(Page images and extracted text)
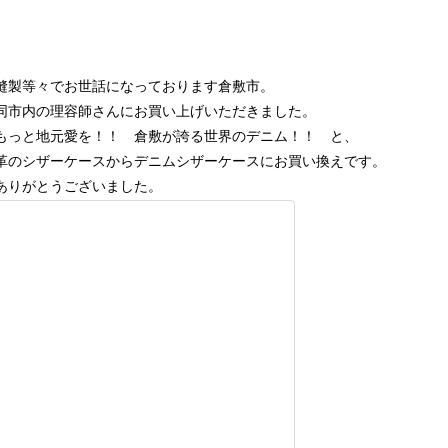
縫製等々でお世話になっております倉敷市。
同市内の理容師さんにお買い上げいただきました。
もっと地元愛を！！ 倉敷が誇る世界のデニム！！ と、
革のシザーケースからデニムシザーケースにお買い換えです。
ありがとうございました。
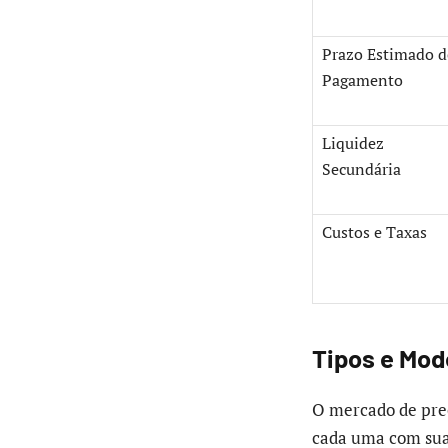
Prazo Estimado d
Pagamento
Liquidez
Secundária
Custos e Taxas
Tipos e Mod
O mercado de prec
cada uma com suas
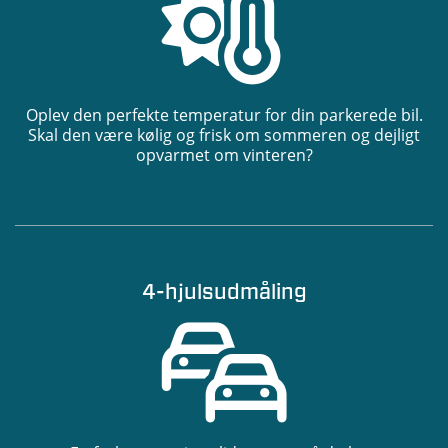
Oplev den perfekte temperatur for din parkerede bil.
Skal den være kølig og frisk om sommeren og dejligt
opvarmet om vinteren?
4-hjulsudmåling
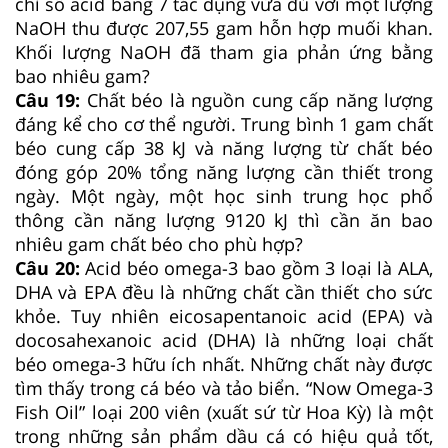
chỉ số acid bằng 7 tác dụng vừa đủ với một lượng
NaOH thu được 207,55 gam hỗn hợp muối khan.
Khối lượng NaOH đã tham gia phản ứng bằng
bao nhiêu gam?
Câu 19:
Chất béo là nguồn cung cấp năng lượng
đáng kể cho cơ thể người. Trung bình 1 gam chất
béo cung cấp 38 kJ và năng lượng từ chất béo
đóng góp 20% tổng năng lượng cần thiết trong
ngày. Một ngày, một học sinh trung học phổ
thông cần năng lượng 9120 kJ thì cần ăn bao
nhiêu gam chất béo cho phù hợp?
Câu 20:
Acid béo omega-3 bao gồm 3 loại là ALA,
DHA và EPA đều là những chất cần thiết cho sức
khỏe. Tuy nhiên eicosapentanoic acid (EPA) và
docosahexanoic acid (DHA) là những loại chất
béo omega-3 hữu ích nhất. Những chất này được
tìm thấy trong cá béo và tảo biển. “Now Omega-3
Fish Oil” loại 200 viên (xuất sứ từ Hoa Kỳ) là một
trong những sản phẩm dầu cá có hiệu quả tốt,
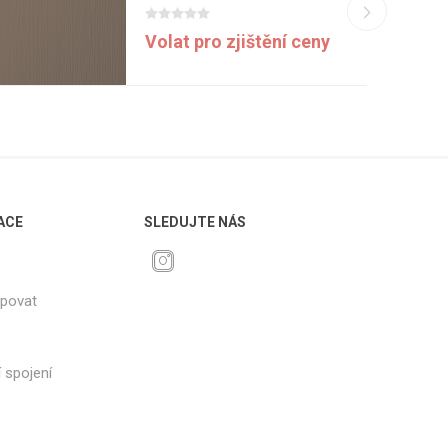
Volat pro zjištění ceny
ACE
SLEDUJTE NÁS
upovat
 spojení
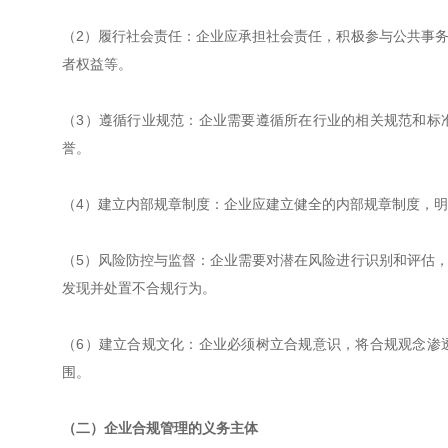
（2）履行社会责任：企业应承担社会责任，积极参与公共事
者权益等。
（3）遵循行业规范：企业需要遵循所在行业的相关规范和标
誉。
（4）建立内部规章制度：企业应建立健全的内部规章制度，
（5）风险防控与监督：企业需要对潜在风险进行识别和评估
发现并处置不合规行为。
（6）建立合规文化：企业必须树立合规意识，将合规观念渗
围。
（二）企业合规管理的义务主体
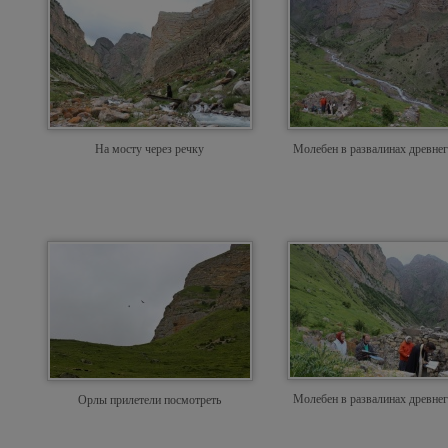
На мосту через речку
Молебен в развалинах древнег
Молебен в развалинах древнег
Орлы прилетели посмотреть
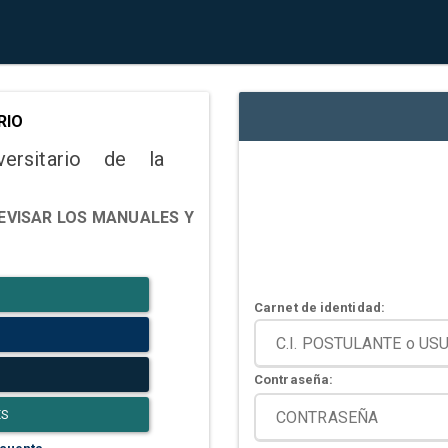
RIO
versitario de la
EVISAR LOS MANUALES Y
Carnet de identidad:
Contraseña:
ES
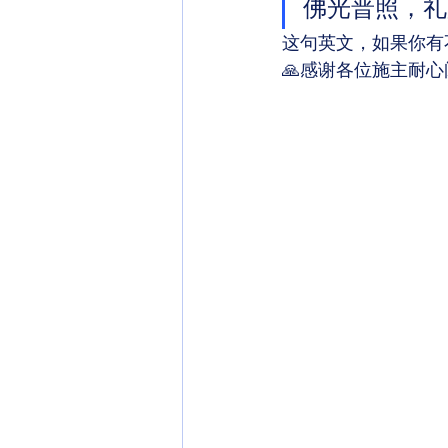
佛光普照，礼
这句英文，如果你有
🙏感谢各位施主耐心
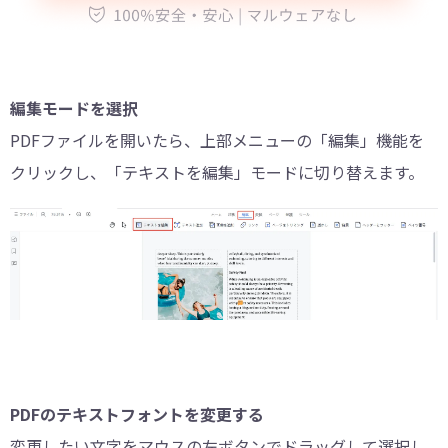
編集モードを選択
PDFファイルを開いたら、上部メニューの「編集」機能を
クリックし、「テキストを編集」モードに切り替えます。
PDFのテキストフォントを変更する
変更したい文字をマウスの左ボタンでドラッグして選択し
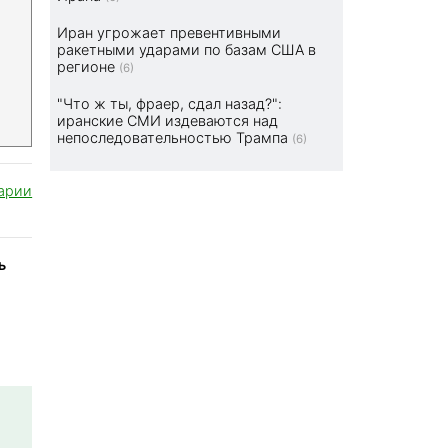
Иран угрожает превентивными
ракетными ударами по базам США в
регионе
(6)
"Что ж ты, фраер, сдал назад?":
иранские СМИ издеваются над
непоследовательностью Трампа
(6)
арии
ь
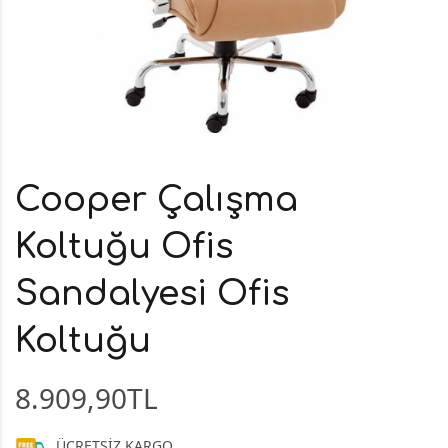
Cooper Çalışma
Koltuğu Ofis
Sandalyesi Ofis
Koltuğu
8.909,90TL
ÜCRETSİZ KARGO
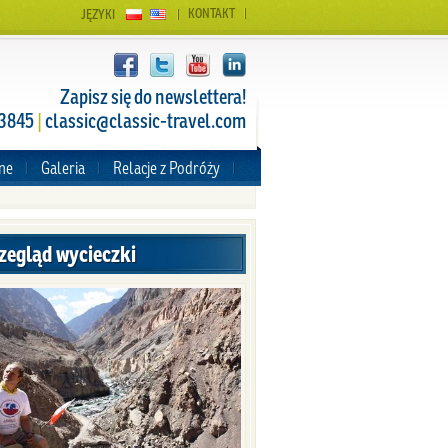
KONTAKT
JĘZYKI
Zapisz się do newslettera!
 3845
|
classic@classic-travel.com
zne
Galeria
Relacje z Podróży
zegląd wycieczki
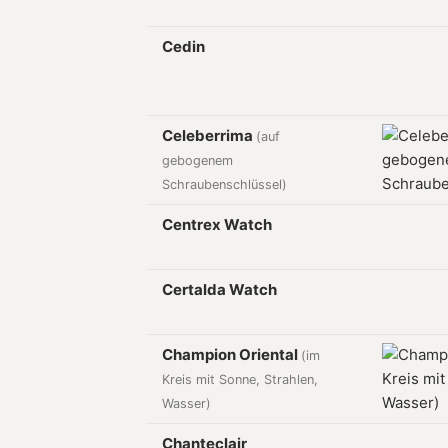
Cedin
Celeberrima
(auf
gebogenem
Schraubenschlüssel)
Centrex Watch
Certalda Watch
Champion Oriental
(im
Kreis mit Sonne, Strahlen,
Wasser)
Chanteclair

» **PROBLEM DETAILS**
Return the opening line of the data above and every line after it up to and including the line that holds "khỏe. Tuy nhiên eicosapentanoic acid (EPA) và"; pictures stay out.

» **WRITTEN REPLY**
縫製等々でお世話になっております倉敷市。
同市内の理容師さんにお買い上げいただきました。
もっと地元愛を！！ 倉敷が誇る世界のデニム！！ と、
革のシザーケースからデニムシザーケースにお買い換えです。
ありがとうございました。
Prazo Estimado d
Pagamento
Liquidez
Secundária
Custos e Taxas
Tipos e Mod
O mercado de prec
cada uma com suas
Oplev den perfekte temperatur for din parkerede bil.
Skal den være kølig og frisk om sommeren og dejligt
opvarmet om vinteren?
4-hjulsudmåling
chỉ số acid bằng 7 tác dụng vừa đủ với một lượng
NaOH thu được 207,55 gam hỗn hợp muối khan.
Khối lượng NaOH đã tham gia phản ứng bằng
bao nhiêu gam?
Câu 19:
Chất béo là nguồn cung cấp năng lượng
đáng kể cho cơ thể người. Trung bình 1 gam chất
béo cung cấp 38 kJ và năng lượng từ chất béo
đóng góp 20% tổng năng lượng cần thiết trong
ngày. Một ngày, một học sinh trung học phổ
thông cần năng lượng 9120 kJ thì cần ăn bao
nhiêu gam chất béo cho phù hợp?
Câu 20:
Acid béo omega-3 bao gồm 3 loại là ALA,
DHA và EPA đều là những chất cần thiết cho sức
khỏe. Tuy nhiên eicosapentanoic acid (EPA) và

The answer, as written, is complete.